I attended the presentation at Princeton High School this week. TxDOT’s Ceason Clemens delivered a 24-minute summary of the grand plan. It’s a doozy, I’ll tell you.

Here’s the time line, as explained to me by Michelle Raglon, TxDOT public affairs manager: They won’t start “throwing dirt around” for six to nine years and over time, it’s going to take TxDOT roughly 20 years to finish the job; it might go longer than that, Raglon said.

The bottom line? North Texans are in for a long haul.

Clemens made a couple of points I want to highlight before discussing some of the guts of the proposed realignment.

  • One is that there has been no shortage of public meetings about the plans to reconfigure the U.S. 380 corridor from the Denton-Collin County line to Hunt County, she said. TxDOT has received more than 15,000 public comments over the course of about five years.
  • Another is that this project is not subject to any kind of public vote. TxDOT has received authorization from the Texas Legislature to study the feasibility as well as the environmental impact of the work to be done and it is proceeding with that mandate from state lawmakers.

So, what’s in store for Princeton, where I live and where my wife and plan to live for, shall we say . . . the duration?

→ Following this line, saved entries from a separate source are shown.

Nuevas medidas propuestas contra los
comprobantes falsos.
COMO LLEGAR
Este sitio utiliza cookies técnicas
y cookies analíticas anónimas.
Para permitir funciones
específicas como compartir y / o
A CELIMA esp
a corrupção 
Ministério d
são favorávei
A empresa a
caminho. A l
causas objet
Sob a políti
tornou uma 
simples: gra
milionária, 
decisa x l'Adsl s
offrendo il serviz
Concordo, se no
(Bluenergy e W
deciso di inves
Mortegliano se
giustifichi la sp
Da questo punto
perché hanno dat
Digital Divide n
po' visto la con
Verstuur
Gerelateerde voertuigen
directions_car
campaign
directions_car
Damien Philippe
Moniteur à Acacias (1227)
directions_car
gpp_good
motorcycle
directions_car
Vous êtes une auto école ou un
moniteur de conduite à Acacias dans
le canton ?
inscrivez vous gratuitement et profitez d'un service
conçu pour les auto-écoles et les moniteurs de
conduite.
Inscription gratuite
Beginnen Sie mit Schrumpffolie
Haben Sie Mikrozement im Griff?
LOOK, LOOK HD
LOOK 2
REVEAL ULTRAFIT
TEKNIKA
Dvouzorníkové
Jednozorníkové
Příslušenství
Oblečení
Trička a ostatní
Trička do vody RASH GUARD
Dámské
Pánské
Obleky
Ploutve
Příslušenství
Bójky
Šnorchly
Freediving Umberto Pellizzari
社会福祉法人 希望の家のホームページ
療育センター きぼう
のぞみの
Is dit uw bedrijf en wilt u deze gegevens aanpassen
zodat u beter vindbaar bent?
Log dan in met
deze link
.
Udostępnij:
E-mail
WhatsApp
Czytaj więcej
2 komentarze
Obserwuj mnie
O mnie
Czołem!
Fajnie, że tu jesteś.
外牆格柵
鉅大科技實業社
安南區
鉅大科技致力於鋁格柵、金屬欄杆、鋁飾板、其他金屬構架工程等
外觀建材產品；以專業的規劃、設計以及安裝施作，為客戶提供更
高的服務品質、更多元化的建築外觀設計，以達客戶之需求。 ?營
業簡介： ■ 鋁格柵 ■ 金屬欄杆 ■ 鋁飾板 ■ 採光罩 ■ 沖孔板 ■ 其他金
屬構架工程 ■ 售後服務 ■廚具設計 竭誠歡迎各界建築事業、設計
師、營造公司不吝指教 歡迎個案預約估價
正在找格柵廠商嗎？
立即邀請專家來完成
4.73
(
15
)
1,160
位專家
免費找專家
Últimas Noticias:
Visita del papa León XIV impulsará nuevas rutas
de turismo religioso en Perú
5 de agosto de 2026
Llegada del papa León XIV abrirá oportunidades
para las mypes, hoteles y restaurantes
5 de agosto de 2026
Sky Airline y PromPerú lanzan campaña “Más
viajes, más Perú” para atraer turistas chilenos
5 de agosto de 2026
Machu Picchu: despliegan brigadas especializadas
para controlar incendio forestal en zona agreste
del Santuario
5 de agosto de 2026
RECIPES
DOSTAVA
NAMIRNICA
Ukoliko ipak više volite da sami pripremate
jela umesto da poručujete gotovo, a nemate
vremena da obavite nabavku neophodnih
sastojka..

TxDOT is planning to spend about $353 million to build a loop north of the existing U.S. 380 thoroughfare. It will displace 19 business, compared to 122 that would have been displaced with another option it considered before settling on the recommended route. The affected area lies between Farm to Market Road 1827 to County Road 559. TxDOT believes this route offers “greater support for future economic growth opportunities.”

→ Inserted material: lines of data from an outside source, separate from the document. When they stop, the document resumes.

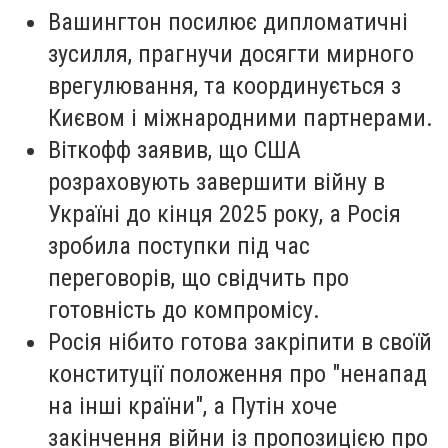
Вашингтон посилює дипломатичні
зусилля, прагнучи досягти мирного
врегулювання, та координується з
Києвом і міжнародними партнерами.
Віткофф заявив, що США
розраховують завершити війну в
Україні до кінця 2025 року, а Росія
зробила поступки під час
переговорів, що свідчить про
готовність до компромісу.
Росія нібито готова закріпити в своїй
конституції положення про "ненапад
на інші країни", а Путін хоче
закінчення війни із пропозицією про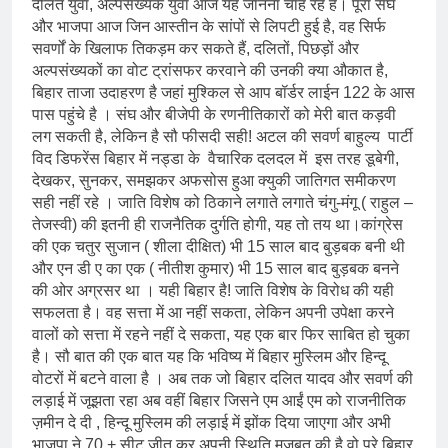
दलित युवा, अल्पसंख्यक युवा आज यह जानना चाह रहे हैं। पूरा संघ
और भाजपा आज जिन आस्तीन के सांपों से लिपटी हुई है, वह सिर्फ
सवर्णों के खिलाफ तिकड़म कर सकते हैं, दलितों, पिछड़ों और
अल्पसंख्यकों का वोट ट्रांसफर करवाने की उनकी क्या औकात है,
बिहार ताजा उदाहरण है जहां मुश्किल से आप बॉर्डर लाईन 122 के आस
पास पहुंचे है । संघ और बीजेपी के रणनीतिकारों को मेरी बात कड़वी
लग सकती है, लेकिन है सौ फीसदी सही! अटल की सवर्ण बाहुल्य पार्टी
विद डिफरेंस बिहार में नड्डा के वैचारिक दलदल में इस तरह डूबेगी,
देखकर, सुनकर, समझकर अफसोस हुआ क्युकी जातिगत समीकरण
सही नहीं रहे । जाति विशेष को ठिकाने लगाते लगाते चंगु-मंगू ( राहुल –
तेजस्वी) की इतनी ही राजनैतिक दुर्गति होगी, यह तो तय था।कांग्रेस
की एक चतुर सुजान ( शीला दीक्षित) भी 15 साल बाद बुड़बक बनी थी
और एन डी ए का एक ( नीतीश कुमार) भी 15 साल बाद बुड़बक बनने
की ओर अग्रसर था । यही बिहार है! जाति विशेष के विरोध की यही
सफलता है। वह सत्ता में आ नहीं सकता, लेकिन अपनी उपेक्षा करने
वालों को सत्ता में रहने नहीं दे सकता, यह एक बार फिर साबित हो चुका
है। सौ बात की एक बात यह कि भविष्य में बिहार मुस्लिम और हिन्दू
वोटरों में बटने वाला है । अब तक जो बिहार दलित यादव और सवर्ण की
लड़ाई में जूझता रहा अब वहीं बिहार जिसने एम आईं एम को राजनीतिक
ज़मीन दे दी , हिन्दू मुस्लिम की लड़ाई में झोंक दिया जाएगा और अभी
भाजपा ने 70 + सीट जीत कर अपनी स्थिति मजबूत की है वो पूरे बिहार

The highway department is planning average right-of-way depths of 330 to 350 feet, but there will be “exceptions” made around “major interchanges where more is needed for ramps.”

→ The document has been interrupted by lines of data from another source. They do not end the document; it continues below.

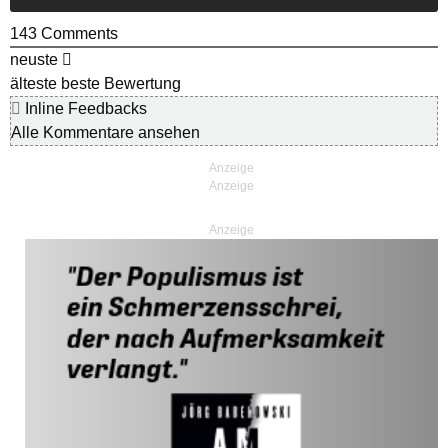
143
Comments
neuste
älteste
beste Bewertung
Inline Feedbacks
Alle Kommentare ansehen
Anzeige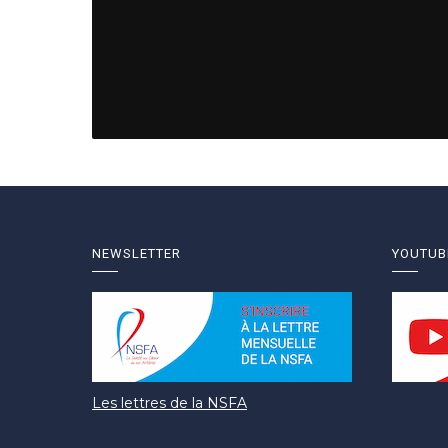
NEWSLETTER
YOUTUB
Les lettres de la NSFA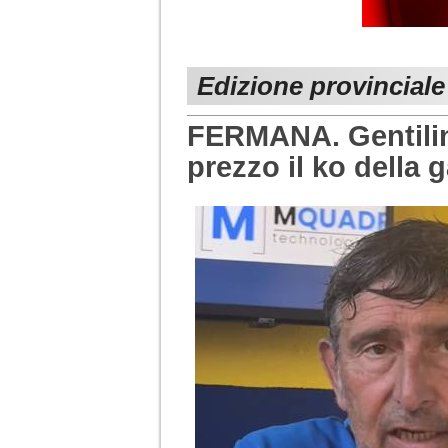
Edizione provincial
FERMANA. Gentilin
prezzo il ko della 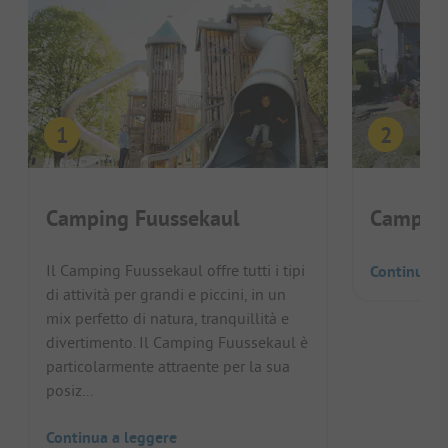
Camping Fuussekaul
Camping
Il Camping Fuussekaul offre tutti i tipi
Continua a
di attività per grandi e piccini, in un
mix perfetto di natura, tranquillità e
divertimento. Il Camping Fuussekaul è
particolarmente attraente per la sua
posiz...
Continua a leggere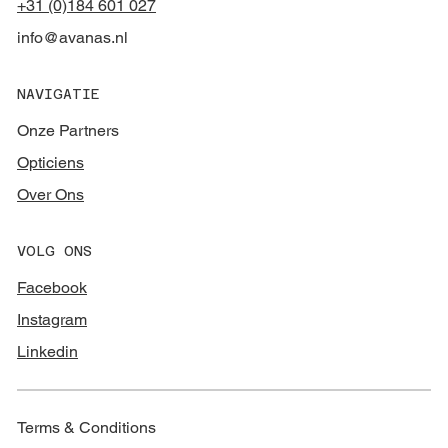
+31 (0)184 601 027
info@avanas.nl
NAVIGATIE
Onze Partners
Opticiens
Over Ons
VOLG ONS
Facebook
Instagram
Linkedin
Terms & Conditions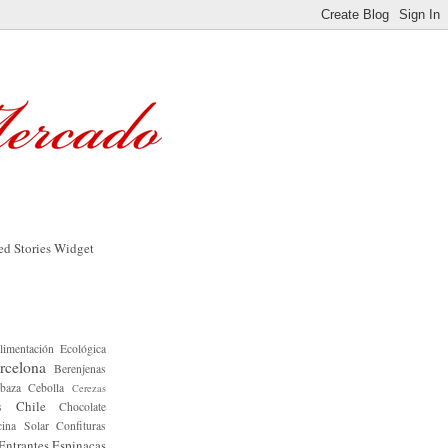
limentación Ecológica
rcelona
Berenjenas
baza
Cebolla
Cerezas
Chile
s
Chocolate
ina Solar
Confituras
Entrantes
Espinacas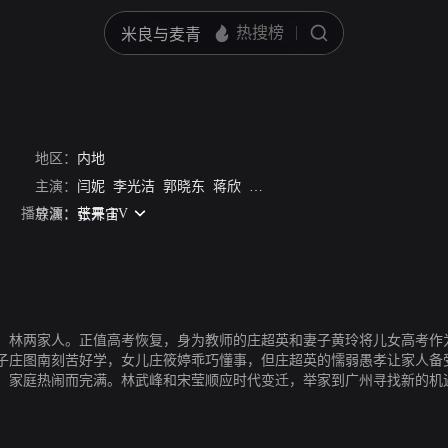
地区：
内地
主演：
闫妮
李光洁
郭晓东
蒋欣
范丞丞
关晓彤
王安宇
卢昱晓
播放源：
芒果 TV
导演：
张开宙
着庄、林两家人。正值高考恢复，身为教师的庄超英和妻子黄玲将儿女高考
子庄图南刻苦好学，女儿庄筱婷乖巧懂事，但庄超英的懦弱愚孝让家人备
，家庭热闹而完满。林武峰和宋莹顺应时代变迁，举家到广州寻找新的机
实的阻碍仍坚定地选择了对方，庄图南和李佳辗转多年后也终成眷属。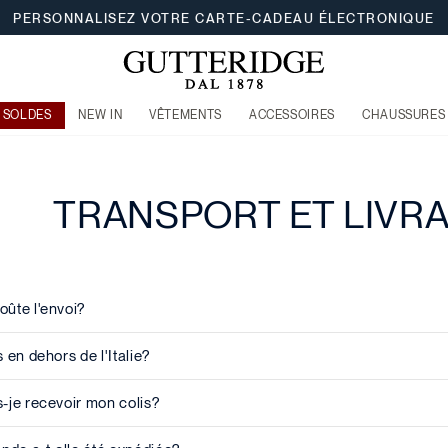
PERSONNALISEZ VOTRE CARTE-CADEAU ÉLECTRONIQUE
SOLDES
NEW IN
VÊTEMENTS
ACCESSOIRES
CHAUSSURES
TRANSPORT ET LIVR
ûte l'envoi?
 en dehors de l'Italie?
-je recevoir mon colis?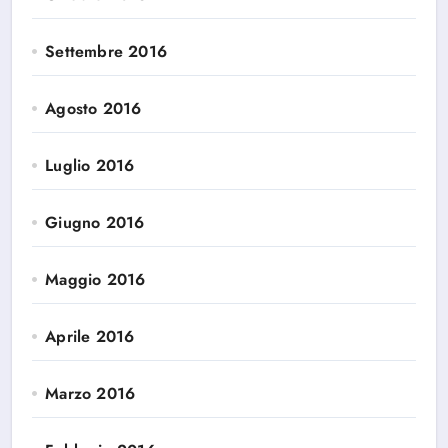
Settembre 2016
Agosto 2016
Luglio 2016
Giugno 2016
Maggio 2016
Aprile 2016
Marzo 2016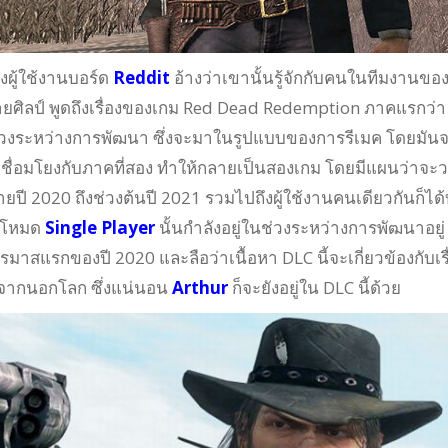
ผู้ใช้งานบอร์ด
Reddit
อ้างว่าเขานั้นรู้จักกับคนในทีมงานขอ
ฝ่ายศิลป์ พูดถึงเรื่องของเกม Red Dead Redemption ภาคแรกว่า
นช่วงระหว่างการพัฒนา ซึ่งจะมาในรูปแบบของการรีเมค โดยมัน
ชื่อมโยงกับภาคที่สอง ทำให้กลายเป็นสองเกม โดยมีแผนว่าจะ
ปี 2020 ถึงช่วงต้นปี 2021 รวมไปถึงผู้ใช้งานคนเดียวกันก็ได
โหมด
Single Player
นั้นกำลังอยู่ในช่วงระหว่างการพัฒนาอยู่ ซ
มาสแรกของปี 2020 และลือว่าเนื้อหา DLC นี้จะเกี่ยวข้องกับเรื
จากนอกโลก ซึ่งแน่นอน
Arthur
ก็จะยังอยู่ใน DLC นี้ด้วย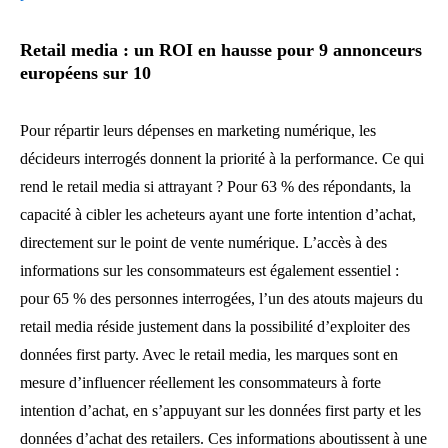
Retail media : un ROI en hausse pour 9 annonceurs
européens sur 10
Pour répartir leurs dépenses en marketing numérique, les
décideurs interrogés donnent la priorité à la performance. Ce qui
rend le retail media si attrayant ? Pour 63 % des répondants, la
capacité à cibler les acheteurs ayant une forte intention d’achat,
directement sur le point de vente numérique. L’accès à des
informations sur les consommateurs est également essentiel :
pour 65 % des personnes interrogées, l’un des atouts majeurs du
retail media réside justement dans la possibilité d’exploiter des
données first party. Avec le retail media, les marques sont en
mesure d’influencer réellement les consommateurs à forte
intention d’achat, en s’appuyant sur les données first party et les
données d’achat des retailers. Ces informations aboutissent à une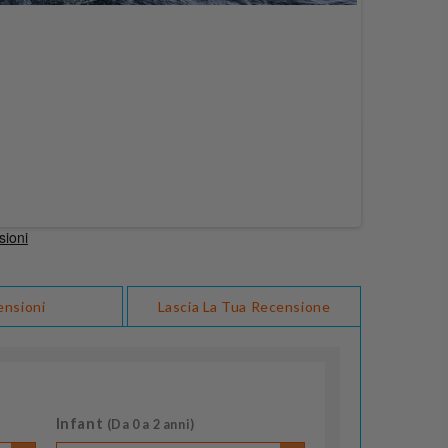
ensioni
Lascia La Tua Recensione
Infant
(Da 0 a 2 anni)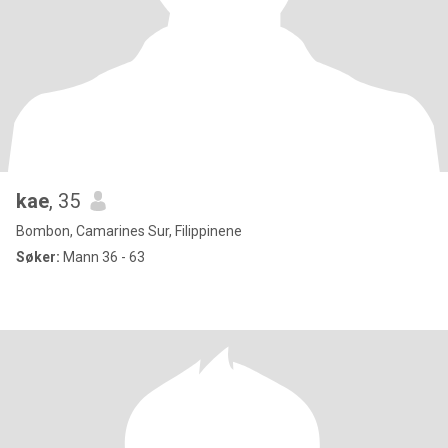
kae
, 35
Bombon, Camarines Sur, Filippinene
Søker:
Mann 36 - 63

The renderings presented after revealing TxDOT’s recommendations suggest a major widening of the highway to accommodate what is expected to be tremendous growth over the next several decades. Indeed, I recently spoke with Princeton City Manager Derek Borg, who told me the city’s population – which he estimates today to be around 13,000 residents – will top out at around 110,000 residents in the next, oh, 40 or 50 years.

Thus, the pressure on the highway infrastructure is going to be immense. You know?

There’s much more, of course, to this proposal. TxDOT, for instance, is looking at yet another loop south of the existing U.S. 380 corridor through Farmersville. It will displace far fewer businesses and residences than another alternative considered. The TxDOT recommendation offered for the segment from County Road 559 to the Hunt County line will cost around $404 million.

The Princeton High School meeting drew a substantial crowd of about 250 residence. TxDOT brought a full complement of staffers, engineers, spokespeople – you name ‘em – to the public presentation.

My sense is that the size and scope of what TxDOT is pitching – in conjunction with the North Central Texas Council of Governments – hasn’t sunk in completely with those who will be affected.

It all will, over time, which TxDOT seems – at the moment – to have plenty at the moment as it seeks to explain fully what it intends to do with this highway corridor that courses through North Texas.